Vascular Solutions Inc. of Maple Grove and its CEO were charged last November with felony conspiracy and misdemeanor sales violations following a whistleblower lawsuit alleging an orchestrated campaign to circumvent FDA marketing rules.
"What the government is trying to do is get your attention," Minneapolis defense attorney John Lundquist told a roomful of medical device executives at a legal-compliance forum last week in Brooklyn Center. "The Justice Department is making it known that they are going to prosecute individuals whenever they can, and it is probably folks like you in this room."
Lundquist is representing Vascular Solutions CEO Howard Root, who has said the allegations against him are false and will not hold up under scrutiny. The company, which has its own lawyers, has said the allegations are false and prosecutors engaged in abusive conduct in bringing the case.
Root remains on the job and the company's shares are trading nearly $3 higher than just before the November indictment. Root received a 3 percent increase in total compensation for the year ended Dec. 31.
But the fight is taking its toll.
Mark DuVal, a Minneapolis lawyer who counsels device and biotech companies, said it's going to cost Root and Vascular Solutions about $20 million to go all the way to trial to defend against the charges, which DuVal encouraged him to do because he believes the allegations are not well-founded.
Such legal bills, combined with the potential to be disbarred from doing business with Medicare if convicted, are potent tools for the Justice Department.
"They definitely have gotten the industry's attention," DuVal said. "I am getting calls from medical device companies across the country."
DuVal said that in today's climate, companies that sell products regulated by the FDA should at least try to understand whether the agency would object to their sales tactics before deciding how aggressively to promote a device. But that's not easy, especially now that the agency is tweaking key legal ideas like the "intended use" of a device and what to do with truthful information about nonapproved uses.
Although aggressive sales tactics might be legally defensible and generate more revenue, they may also cause legal headaches that could scare away future investors — a key consideration for smaller companies.

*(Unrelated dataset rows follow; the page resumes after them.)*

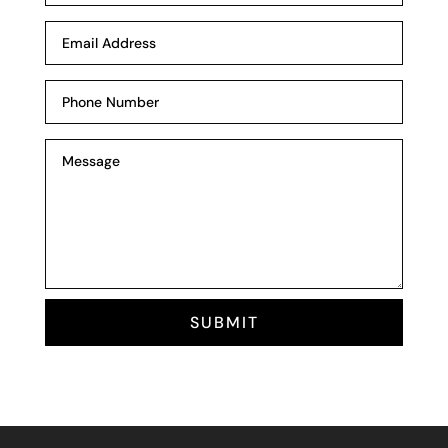
SUBMIT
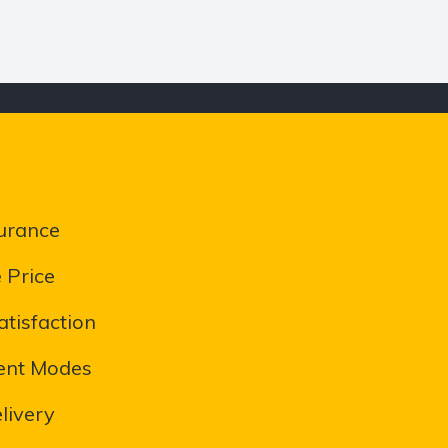
urance
 Price
tisfaction
ent Modes
livery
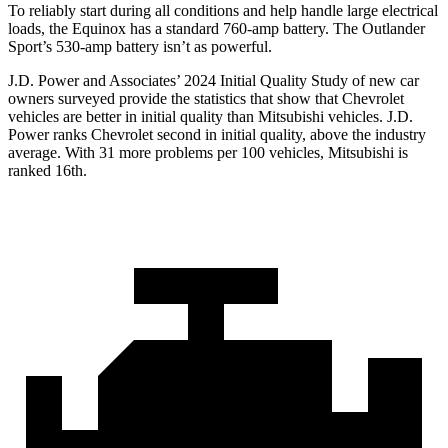
To reliably start during all conditions and help handle large
electrical
loads, the Equinox has a standard 760-amp battery. The Outlander
Sport’s 530-amp battery isn’t as powerful.
J.D. Power and Associates’ 2024 Initial Quality Study of new car
owners surveyed provide the statistics that show that Chevrolet
vehicles are better in initial quality than Mitsubishi vehicles. J.D.
Power ranks Chevrolet second in initial quality, above the industry
average. With 31 more problems per 100 vehicles, Mitsubishi is
ranked 16th.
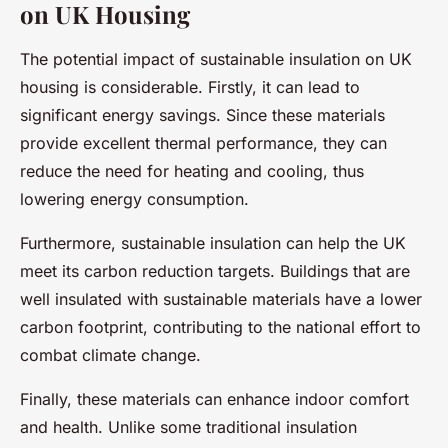
on UK Housing
The potential impact of sustainable insulation on UK
housing is considerable. Firstly, it can lead to
significant energy savings. Since these materials
provide excellent thermal performance, they can
reduce the need for heating and cooling, thus
lowering energy consumption.
Furthermore, sustainable insulation can help the UK
meet its carbon reduction targets. Buildings that are
well insulated with sustainable materials have a lower
carbon footprint, contributing to the national effort to
combat climate change.
Finally, these materials can enhance indoor comfort
and health. Unlike some traditional insulation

"It's more efficient to think about the rules of the game at the beginning, rather than down the road," said Jeanne Hickey, compliance officer at Danish medical supplier Coloplast, which maintains U.S. headquarters in Minneapolis. She spoke to the same Brooklyn Center audience as Lundquist, though not directly addressing the Vascular Solutions allegations.
The Food, Drug and Cosmetic Act makes it a crime to sell mislabeled or adulterated medical products, and the FDA says that promoting specific uses of product other than what it has approved can automatically render a device mislabeled or adulterated. The Justice Department has secured billions in legal settlements from health care companies — mainly drugmakers — for allegedly promoting uses of products not approved by the FDA.
At Vascular Solutions, prosecutors say Root concocted a scheme for how sales reps could promote sales of a varicose-vein device called the Vari-Lase Short Kit to treat deeper blood vessels than the superficial veins approved by the FDA. The company says in legal filings that it's not clear the deeper-vein use wasn't approved, and anyway, its reps had a First Amendment right to speak truthfully about any off-label use.
The Justice Department's decision to pursue criminal charges against the company and Root followed a civil whistleblower lawsuit filed by a former company employee that laid out the allegations that eventually formed the basis of the criminal indictment. The civil case was settled last July for $520,000 with no admission of wrongdoing.
Such "parallel" investigations are expected to become more common.
Leslie Caldwell, the assistant attorney general for the Justice Department's criminal division, told an audience at a Washington legal conference last September that the department had recently changed its policies so that all civil whistleblower "qui tam" lawsuits are automatically shared with criminal prosecutors.
"Experienced prosecutors in the fraud section are immediately reviewing the qui tam cases when we receive them to determine whether to open a parallel criminal investigation," she told a crowd filled with health care whistleblower attorneys. "We encourage you to reach out to criminal authorities in appropriate cases. … The sooner we on the criminal side learn about potential criminal conduct, the sooner we can investigate."